Just when it seems like we’ve seen enough minimalist post-apocalyptic survival movies, Stephen Fingleton’s “The Survivalist” crops up to prove us wrong. The Irish director has been steadily gathering acclaim for his short films over the years, one of which provided the inspiration for this feature-length debut, the tense story of a nameless man struggling through each day in a remote cabin and hiding from a fierce, lawless world. His routine is compromised with the arrival of an older woman and her young daughter in search of a safe house. The ensuing three-hander finds the survivors forming a tenuous alliance that gets tested at every moment. Fingleton’s visually scrumptious technique favors ambiguous glances and sudden encounters over lengthy dialogue, yielding a gripping experience that turns its simple premise into a profound rumination on the universal desire to live another day — and the dangers that result from such a powerful urge.
In 2005, experimental filmmaker Patrick O’Brien — more commonly known as TransFatty — was diagnosed with ALS and given two to five years to live. But the debilitating disease couldn’t stop the rambunctious artist from making the best of his situation, by firing up his camera and turning his life into a movie. The result, “TransFatty Lives,” is a powerful and enthralling look at a defiant creative spirit. While O’Brien gradually loses his motor skills, he never drops his distinctive wit or commitment to the task at hand, while his life continues to develop — most notably when his girlfriend gets pregnant a few years into his disease, leading O’Brien to dedicate the project to his offspring. O’Brien’s plight is an inherently moving chronicle, but it’s especially remarkable because he’s the one who tells it.
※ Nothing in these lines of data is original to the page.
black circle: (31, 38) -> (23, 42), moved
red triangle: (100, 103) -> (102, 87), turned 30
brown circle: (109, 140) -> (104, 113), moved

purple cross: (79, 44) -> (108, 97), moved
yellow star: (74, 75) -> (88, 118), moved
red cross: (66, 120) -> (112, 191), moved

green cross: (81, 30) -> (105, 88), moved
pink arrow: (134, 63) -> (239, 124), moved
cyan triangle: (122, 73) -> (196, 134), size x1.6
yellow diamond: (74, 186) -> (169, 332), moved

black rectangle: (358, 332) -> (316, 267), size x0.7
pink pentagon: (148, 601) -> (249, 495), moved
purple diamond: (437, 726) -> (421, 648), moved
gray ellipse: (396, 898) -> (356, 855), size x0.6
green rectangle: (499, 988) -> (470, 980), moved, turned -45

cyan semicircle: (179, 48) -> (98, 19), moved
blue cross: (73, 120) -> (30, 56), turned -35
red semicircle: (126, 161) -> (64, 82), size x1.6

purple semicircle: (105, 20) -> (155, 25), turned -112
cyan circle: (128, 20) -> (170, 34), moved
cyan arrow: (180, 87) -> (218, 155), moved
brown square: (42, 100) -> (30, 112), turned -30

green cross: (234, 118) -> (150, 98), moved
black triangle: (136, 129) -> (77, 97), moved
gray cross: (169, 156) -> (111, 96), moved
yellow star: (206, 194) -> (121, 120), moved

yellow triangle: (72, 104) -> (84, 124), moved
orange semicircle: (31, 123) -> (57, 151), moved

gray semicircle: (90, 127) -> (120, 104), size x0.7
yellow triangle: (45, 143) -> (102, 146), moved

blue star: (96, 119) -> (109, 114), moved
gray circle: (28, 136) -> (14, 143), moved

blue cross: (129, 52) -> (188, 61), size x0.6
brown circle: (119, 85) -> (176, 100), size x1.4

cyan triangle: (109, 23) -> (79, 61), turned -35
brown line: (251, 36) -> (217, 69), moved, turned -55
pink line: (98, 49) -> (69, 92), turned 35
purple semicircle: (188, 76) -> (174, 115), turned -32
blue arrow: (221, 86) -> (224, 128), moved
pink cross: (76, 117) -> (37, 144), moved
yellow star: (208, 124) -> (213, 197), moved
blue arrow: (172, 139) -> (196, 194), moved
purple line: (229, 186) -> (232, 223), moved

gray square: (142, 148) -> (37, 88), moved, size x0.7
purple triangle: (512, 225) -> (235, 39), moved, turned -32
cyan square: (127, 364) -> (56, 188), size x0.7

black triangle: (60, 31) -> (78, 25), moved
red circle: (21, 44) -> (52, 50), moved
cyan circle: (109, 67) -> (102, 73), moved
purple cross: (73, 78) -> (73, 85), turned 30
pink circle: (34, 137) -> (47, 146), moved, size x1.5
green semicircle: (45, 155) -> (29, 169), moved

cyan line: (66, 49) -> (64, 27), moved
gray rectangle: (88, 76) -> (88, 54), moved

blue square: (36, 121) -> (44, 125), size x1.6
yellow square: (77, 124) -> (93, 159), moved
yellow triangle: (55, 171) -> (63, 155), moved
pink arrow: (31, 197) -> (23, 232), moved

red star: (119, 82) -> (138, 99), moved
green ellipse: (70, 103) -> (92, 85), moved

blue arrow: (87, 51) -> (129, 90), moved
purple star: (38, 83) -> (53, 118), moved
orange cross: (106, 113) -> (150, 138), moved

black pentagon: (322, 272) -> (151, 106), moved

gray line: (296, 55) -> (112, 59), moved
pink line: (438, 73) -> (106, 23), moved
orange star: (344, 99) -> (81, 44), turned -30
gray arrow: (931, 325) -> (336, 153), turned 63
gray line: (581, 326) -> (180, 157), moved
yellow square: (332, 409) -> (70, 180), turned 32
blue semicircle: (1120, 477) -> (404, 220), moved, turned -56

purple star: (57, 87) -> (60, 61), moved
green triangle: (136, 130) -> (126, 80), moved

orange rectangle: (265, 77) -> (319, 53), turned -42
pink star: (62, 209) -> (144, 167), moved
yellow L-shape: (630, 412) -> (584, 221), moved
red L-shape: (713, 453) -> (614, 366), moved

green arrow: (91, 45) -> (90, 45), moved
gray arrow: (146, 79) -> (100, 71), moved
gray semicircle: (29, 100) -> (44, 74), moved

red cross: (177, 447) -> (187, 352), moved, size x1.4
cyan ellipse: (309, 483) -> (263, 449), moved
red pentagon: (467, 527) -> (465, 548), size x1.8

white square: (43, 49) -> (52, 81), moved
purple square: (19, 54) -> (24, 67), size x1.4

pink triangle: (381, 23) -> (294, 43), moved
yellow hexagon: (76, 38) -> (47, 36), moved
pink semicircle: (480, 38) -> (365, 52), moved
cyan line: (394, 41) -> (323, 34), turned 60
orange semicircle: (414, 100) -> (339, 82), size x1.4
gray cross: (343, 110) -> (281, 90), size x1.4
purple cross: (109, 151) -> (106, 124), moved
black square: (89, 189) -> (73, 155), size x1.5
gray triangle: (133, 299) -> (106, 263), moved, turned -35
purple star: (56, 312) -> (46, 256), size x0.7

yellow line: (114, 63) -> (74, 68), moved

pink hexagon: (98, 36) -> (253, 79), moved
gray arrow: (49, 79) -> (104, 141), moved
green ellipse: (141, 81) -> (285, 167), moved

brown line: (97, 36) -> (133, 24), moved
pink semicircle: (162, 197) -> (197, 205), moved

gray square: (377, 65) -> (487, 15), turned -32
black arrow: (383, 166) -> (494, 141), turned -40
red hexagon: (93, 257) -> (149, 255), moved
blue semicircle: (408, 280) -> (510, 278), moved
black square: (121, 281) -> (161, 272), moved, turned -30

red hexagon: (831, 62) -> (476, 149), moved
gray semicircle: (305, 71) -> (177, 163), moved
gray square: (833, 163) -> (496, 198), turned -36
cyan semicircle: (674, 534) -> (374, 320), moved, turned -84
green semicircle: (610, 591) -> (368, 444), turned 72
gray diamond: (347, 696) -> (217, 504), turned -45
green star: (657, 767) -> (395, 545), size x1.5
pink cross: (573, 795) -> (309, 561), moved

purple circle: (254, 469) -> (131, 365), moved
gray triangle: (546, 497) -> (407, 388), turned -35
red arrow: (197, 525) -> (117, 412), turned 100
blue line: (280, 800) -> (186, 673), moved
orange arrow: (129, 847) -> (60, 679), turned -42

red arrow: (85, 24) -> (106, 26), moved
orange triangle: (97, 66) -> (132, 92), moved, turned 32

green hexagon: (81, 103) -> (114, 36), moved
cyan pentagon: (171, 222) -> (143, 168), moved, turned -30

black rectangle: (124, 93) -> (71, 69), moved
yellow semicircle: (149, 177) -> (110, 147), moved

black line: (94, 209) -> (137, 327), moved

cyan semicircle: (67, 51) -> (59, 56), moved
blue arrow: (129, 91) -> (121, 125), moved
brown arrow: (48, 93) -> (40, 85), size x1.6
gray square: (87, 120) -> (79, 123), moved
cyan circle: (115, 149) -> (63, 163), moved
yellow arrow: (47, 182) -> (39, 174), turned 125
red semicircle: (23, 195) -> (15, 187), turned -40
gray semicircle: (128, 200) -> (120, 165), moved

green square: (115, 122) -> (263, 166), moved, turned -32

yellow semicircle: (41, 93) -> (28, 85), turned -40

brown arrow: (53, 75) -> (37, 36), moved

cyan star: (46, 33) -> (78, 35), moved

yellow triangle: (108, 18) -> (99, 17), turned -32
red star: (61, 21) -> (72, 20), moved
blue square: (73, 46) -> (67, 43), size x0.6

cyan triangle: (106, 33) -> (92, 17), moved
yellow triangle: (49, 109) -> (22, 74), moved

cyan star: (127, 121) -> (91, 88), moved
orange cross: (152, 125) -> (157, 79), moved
Directors Anna Sandilands and Ewan McNicol take us inside the peculiar setting of Uncertain, Texas, a remote town occupied by several eccentric characters whose livelihood rely on the swampy lake that runs through town. When the water is endangered by an infectious plant, it threatens to destroy the fragile ecosystem surrounding it. While technically non-fiction, “Uncertain” presents a cast of characters as compelling as any fiction: The distinctive ensemble includes ex-cons and world-weary fishermen, as well as one extremely committed hog hunter. The filmmakers’ textured approach to documenting the small community is at once a traditional cinema verite portrait and something far stranger — a mysterious look at alienation that feels oddly familiar in spite of its unique surroundings.